**What this task involves**
Everything in the records below goes into the copy exactly, except the pictures.

┄┄┄┄┄┄┄┄┄┄

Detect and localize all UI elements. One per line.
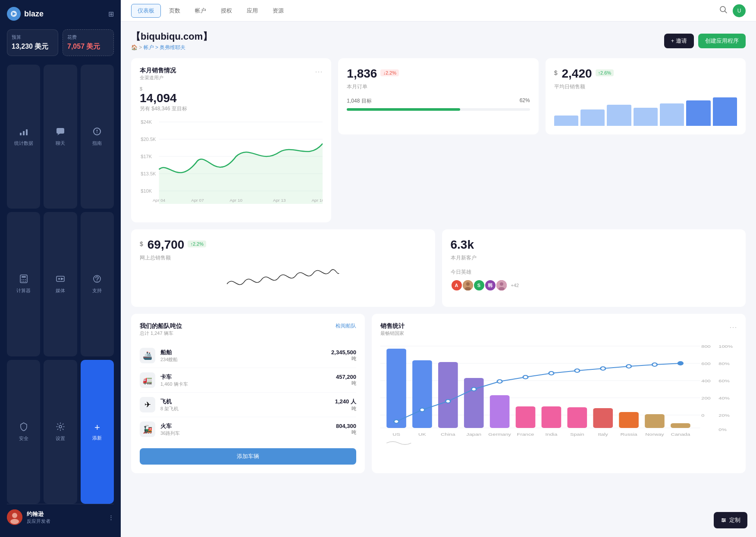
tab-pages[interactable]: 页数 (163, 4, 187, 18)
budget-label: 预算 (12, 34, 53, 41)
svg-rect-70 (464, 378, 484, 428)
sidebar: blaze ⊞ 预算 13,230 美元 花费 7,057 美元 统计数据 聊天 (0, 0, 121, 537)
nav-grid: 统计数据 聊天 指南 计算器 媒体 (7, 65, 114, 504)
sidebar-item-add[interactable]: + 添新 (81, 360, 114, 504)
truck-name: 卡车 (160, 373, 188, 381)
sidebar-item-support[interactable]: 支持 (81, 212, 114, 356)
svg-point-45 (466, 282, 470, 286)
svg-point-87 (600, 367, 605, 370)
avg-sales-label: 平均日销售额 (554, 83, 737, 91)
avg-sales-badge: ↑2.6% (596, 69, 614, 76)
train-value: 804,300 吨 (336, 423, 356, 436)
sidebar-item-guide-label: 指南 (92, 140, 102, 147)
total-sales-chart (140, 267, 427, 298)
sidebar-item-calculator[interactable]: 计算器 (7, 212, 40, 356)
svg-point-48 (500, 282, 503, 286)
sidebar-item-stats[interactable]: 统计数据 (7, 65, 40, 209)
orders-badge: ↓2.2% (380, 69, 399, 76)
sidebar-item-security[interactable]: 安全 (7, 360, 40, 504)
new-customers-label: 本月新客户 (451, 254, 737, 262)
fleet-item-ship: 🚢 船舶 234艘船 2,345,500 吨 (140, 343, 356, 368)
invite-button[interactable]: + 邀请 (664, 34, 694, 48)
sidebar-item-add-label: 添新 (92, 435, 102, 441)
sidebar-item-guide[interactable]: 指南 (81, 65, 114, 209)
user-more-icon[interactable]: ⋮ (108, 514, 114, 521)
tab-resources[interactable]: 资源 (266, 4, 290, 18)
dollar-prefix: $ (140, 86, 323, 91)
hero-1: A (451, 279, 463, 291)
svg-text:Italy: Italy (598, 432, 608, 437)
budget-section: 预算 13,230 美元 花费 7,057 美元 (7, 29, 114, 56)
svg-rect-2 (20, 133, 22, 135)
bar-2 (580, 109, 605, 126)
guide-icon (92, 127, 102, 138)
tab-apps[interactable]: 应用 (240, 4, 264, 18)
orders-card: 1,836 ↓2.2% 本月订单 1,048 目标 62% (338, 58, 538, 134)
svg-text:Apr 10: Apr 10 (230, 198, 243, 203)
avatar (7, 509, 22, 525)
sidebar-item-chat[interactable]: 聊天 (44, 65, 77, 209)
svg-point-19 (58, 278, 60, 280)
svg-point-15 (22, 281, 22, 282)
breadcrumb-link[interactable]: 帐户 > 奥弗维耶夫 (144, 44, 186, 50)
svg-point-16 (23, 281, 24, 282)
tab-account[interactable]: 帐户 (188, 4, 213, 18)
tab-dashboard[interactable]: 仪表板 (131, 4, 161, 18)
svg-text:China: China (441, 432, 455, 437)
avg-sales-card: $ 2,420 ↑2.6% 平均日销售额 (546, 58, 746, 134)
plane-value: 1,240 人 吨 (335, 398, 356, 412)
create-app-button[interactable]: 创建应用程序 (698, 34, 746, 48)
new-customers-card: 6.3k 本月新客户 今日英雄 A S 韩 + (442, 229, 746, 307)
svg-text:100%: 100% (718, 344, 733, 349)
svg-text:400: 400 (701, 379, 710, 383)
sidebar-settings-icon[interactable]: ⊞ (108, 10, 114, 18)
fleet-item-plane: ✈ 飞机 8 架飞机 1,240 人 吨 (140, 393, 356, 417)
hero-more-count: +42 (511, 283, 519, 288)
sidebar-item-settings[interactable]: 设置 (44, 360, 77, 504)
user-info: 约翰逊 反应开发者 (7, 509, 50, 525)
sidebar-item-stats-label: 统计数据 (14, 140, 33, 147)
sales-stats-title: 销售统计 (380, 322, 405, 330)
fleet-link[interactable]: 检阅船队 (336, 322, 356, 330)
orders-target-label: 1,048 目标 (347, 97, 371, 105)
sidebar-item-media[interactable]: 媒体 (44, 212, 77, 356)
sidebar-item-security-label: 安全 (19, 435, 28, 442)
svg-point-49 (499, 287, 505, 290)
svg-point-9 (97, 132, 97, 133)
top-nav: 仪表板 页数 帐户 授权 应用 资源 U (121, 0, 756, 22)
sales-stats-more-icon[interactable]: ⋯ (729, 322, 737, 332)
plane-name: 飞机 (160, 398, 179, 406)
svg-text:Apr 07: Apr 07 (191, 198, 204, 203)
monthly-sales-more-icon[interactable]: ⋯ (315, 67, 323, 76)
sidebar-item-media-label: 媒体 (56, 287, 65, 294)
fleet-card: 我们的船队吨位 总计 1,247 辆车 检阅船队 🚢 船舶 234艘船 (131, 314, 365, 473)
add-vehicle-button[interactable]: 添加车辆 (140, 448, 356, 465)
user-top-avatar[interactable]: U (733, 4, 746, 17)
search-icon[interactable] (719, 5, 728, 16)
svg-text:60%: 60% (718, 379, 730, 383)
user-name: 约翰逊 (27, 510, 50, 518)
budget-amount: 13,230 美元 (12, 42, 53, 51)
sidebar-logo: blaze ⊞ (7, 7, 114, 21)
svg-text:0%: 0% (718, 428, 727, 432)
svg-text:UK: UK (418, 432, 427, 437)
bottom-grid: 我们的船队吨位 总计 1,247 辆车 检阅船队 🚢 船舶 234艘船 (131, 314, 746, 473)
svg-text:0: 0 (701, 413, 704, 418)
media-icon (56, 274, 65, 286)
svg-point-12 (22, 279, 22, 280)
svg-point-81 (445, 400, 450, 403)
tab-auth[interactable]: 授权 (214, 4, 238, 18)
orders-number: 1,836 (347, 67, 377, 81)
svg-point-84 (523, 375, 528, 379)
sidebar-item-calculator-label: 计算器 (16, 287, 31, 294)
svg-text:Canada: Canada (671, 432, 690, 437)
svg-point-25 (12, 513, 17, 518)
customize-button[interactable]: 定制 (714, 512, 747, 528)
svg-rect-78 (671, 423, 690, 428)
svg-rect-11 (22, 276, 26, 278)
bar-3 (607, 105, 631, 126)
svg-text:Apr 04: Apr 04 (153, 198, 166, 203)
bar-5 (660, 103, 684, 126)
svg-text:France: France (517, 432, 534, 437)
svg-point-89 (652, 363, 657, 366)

┄┄┄┄┄┄┄┄┄┄

**Problem solution**
Detect and localize all UI elements. One per line.
tab-pages[interactable]: 页数 (163, 4, 187, 18)
budget-label: 预算 (12, 34, 53, 41)
svg-rect-70 (464, 378, 484, 428)
sidebar: blaze ⊞ 预算 13,230 美元 花费 7,057 美元 统计数据 聊天 (0, 0, 121, 537)
nav-grid: 统计数据 聊天 指南 计算器 媒体 (7, 65, 114, 504)
sidebar-item-add[interactable]: + 添新 (81, 360, 114, 504)
truck-name: 卡车 (160, 373, 188, 381)
sidebar-item-support[interactable]: 支持 (81, 212, 114, 356)
svg-point-45 (466, 282, 470, 286)
svg-point-87 (600, 367, 605, 370)
avg-sales-label: 平均日销售额 (554, 83, 737, 91)
avg-sales-badge: ↑2.6% (596, 69, 614, 76)
train-value: 804,300 吨 (336, 423, 356, 436)
sidebar-item-guide-label: 指南 (92, 140, 102, 147)
total-sales-chart (140, 267, 427, 298)
sidebar-item-calculator[interactable]: 计算器 (7, 212, 40, 356)
svg-point-48 (500, 282, 503, 286)
sidebar-item-stats[interactable]: 统计数据 (7, 65, 40, 209)
orders-badge: ↓2.2% (380, 69, 399, 76)
sidebar-item-security[interactable]: 安全 (7, 360, 40, 504)
new-customers-label: 本月新客户 (451, 254, 737, 262)
fleet-item-ship: 🚢 船舶 234艘船 2,345,500 吨 (140, 343, 356, 368)
invite-button[interactable]: + 邀请 (664, 34, 694, 48)
sidebar-item-add-label: 添新 (92, 435, 102, 441)
sidebar-item-guide[interactable]: 指南 (81, 65, 114, 209)
user-more-icon[interactable]: ⋮ (108, 514, 114, 521)
tab-resources[interactable]: 资源 (266, 4, 290, 18)
dollar-prefix: $ (140, 86, 323, 91)
hero-1: A (451, 279, 463, 291)
svg-text:Italy: Italy (598, 432, 608, 437)
budget-section: 预算 13,230 美元 花费 7,057 美元 (7, 29, 114, 56)
svg-rect-2 (20, 133, 22, 135)
bar-2 (580, 109, 605, 126)
guide-icon (92, 127, 102, 138)
tab-apps[interactable]: 应用 (240, 4, 264, 18)
orders-card: 1,836 ↓2.2% 本月订单 1,048 目标 62% (338, 58, 538, 134)
svg-text:Apr 10: Apr 10 (230, 198, 243, 203)
avatar (7, 509, 22, 525)
sidebar-item-chat[interactable]: 聊天 (44, 65, 77, 209)
svg-point-19 (58, 278, 60, 280)
svg-point-15 (22, 281, 22, 282)
breadcrumb-link[interactable]: 帐户 > 奥弗维耶夫 (144, 44, 186, 50)
svg-point-16 (23, 281, 24, 282)
tab-account[interactable]: 帐户 (188, 4, 213, 18)
tab-dashboard[interactable]: 仪表板 (131, 4, 161, 18)
svg-text:China: China (441, 432, 455, 437)
avg-sales-card: $ 2,420 ↑2.6% 平均日销售额 (546, 58, 746, 134)
plane-value: 1,240 人 吨 (335, 398, 356, 412)
create-app-button[interactable]: 创建应用程序 (698, 34, 746, 48)
new-customers-card: 6.3k 本月新客户 今日英雄 A S 韩 + (442, 229, 746, 307)
svg-text:100%: 100% (718, 344, 733, 349)
svg-text:400: 400 (701, 379, 710, 383)
sidebar-settings-icon[interactable]: ⊞ (108, 10, 114, 18)
fleet-item-plane: ✈ 飞机 8 架飞机 1,240 人 吨 (140, 393, 356, 417)
hero-more-count: +42 (511, 283, 519, 288)
sidebar-item-settings[interactable]: 设置 (44, 360, 77, 504)
user-info: 约翰逊 反应开发者 (7, 509, 50, 525)
sidebar-item-stats-label: 统计数据 (14, 140, 33, 147)
sales-stats-title: 销售统计 (380, 322, 405, 330)
fleet-link[interactable]: 检阅船队 (336, 322, 356, 330)
orders-target-label: 1,048 目标 (347, 97, 371, 105)
sidebar-item-media[interactable]: 媒体 (44, 212, 77, 356)
sidebar-item-security-label: 安全 (19, 435, 28, 442)
svg-point-49 (499, 287, 505, 290)
svg-point-9 (97, 132, 97, 133)
top-nav: 仪表板 页数 帐户 授权 应用 资源 U (121, 0, 756, 22)
sales-stats-more-icon[interactable]: ⋯ (729, 322, 737, 332)
plane-name: 飞机 (160, 398, 179, 406)
svg-text:Apr 07: Apr 07 (191, 198, 204, 203)
monthly-sales-more-icon[interactable]: ⋯ (315, 67, 323, 76)
sidebar-item-media-label: 媒体 (56, 287, 65, 294)
fleet-card: 我们的船队吨位 总计 1,247 辆车 检阅船队 🚢 船舶 234艘船 (131, 314, 365, 473)
add-vehicle-button[interactable]: 添加车辆 (140, 448, 356, 465)
user-top-avatar[interactable]: U (733, 4, 746, 17)
search-icon[interactable] (719, 5, 728, 16)
svg-text:60%: 60% (718, 379, 730, 383)
user-name: 约翰逊 (27, 510, 50, 518)
budget-amount: 13,230 美元 (12, 42, 53, 51)
sidebar-logo: blaze ⊞ (7, 7, 114, 21)
svg-text:0%: 0% (718, 428, 727, 432)
svg-text:UK: UK (418, 432, 427, 437)
bottom-grid: 我们的船队吨位 总计 1,247 辆车 检阅船队 🚢 船舶 234艘船 (131, 314, 746, 473)
svg-text:0: 0 (701, 413, 704, 418)
media-icon (56, 274, 65, 286)
svg-point-12 (22, 279, 22, 280)
svg-point-81 (445, 400, 450, 403)
tab-auth[interactable]: 授权 (214, 4, 238, 18)
orders-number: 1,836 (347, 67, 377, 81)
svg-point-84 (523, 375, 528, 379)
sidebar-item-calculator-label: 计算器 (16, 287, 31, 294)
svg-text:Canada: Canada (671, 432, 690, 437)
svg-point-25 (12, 513, 17, 518)
customize-button[interactable]: 定制 (714, 512, 747, 528)
svg-rect-78 (671, 423, 690, 428)
svg-rect-11 (22, 276, 26, 278)
bar-3 (607, 105, 631, 126)
svg-text:Apr 04: Apr 04 (153, 198, 166, 203)
bar-5 (660, 103, 684, 126)
svg-text:France: France (517, 432, 534, 437)
svg-point-89 (652, 363, 657, 366)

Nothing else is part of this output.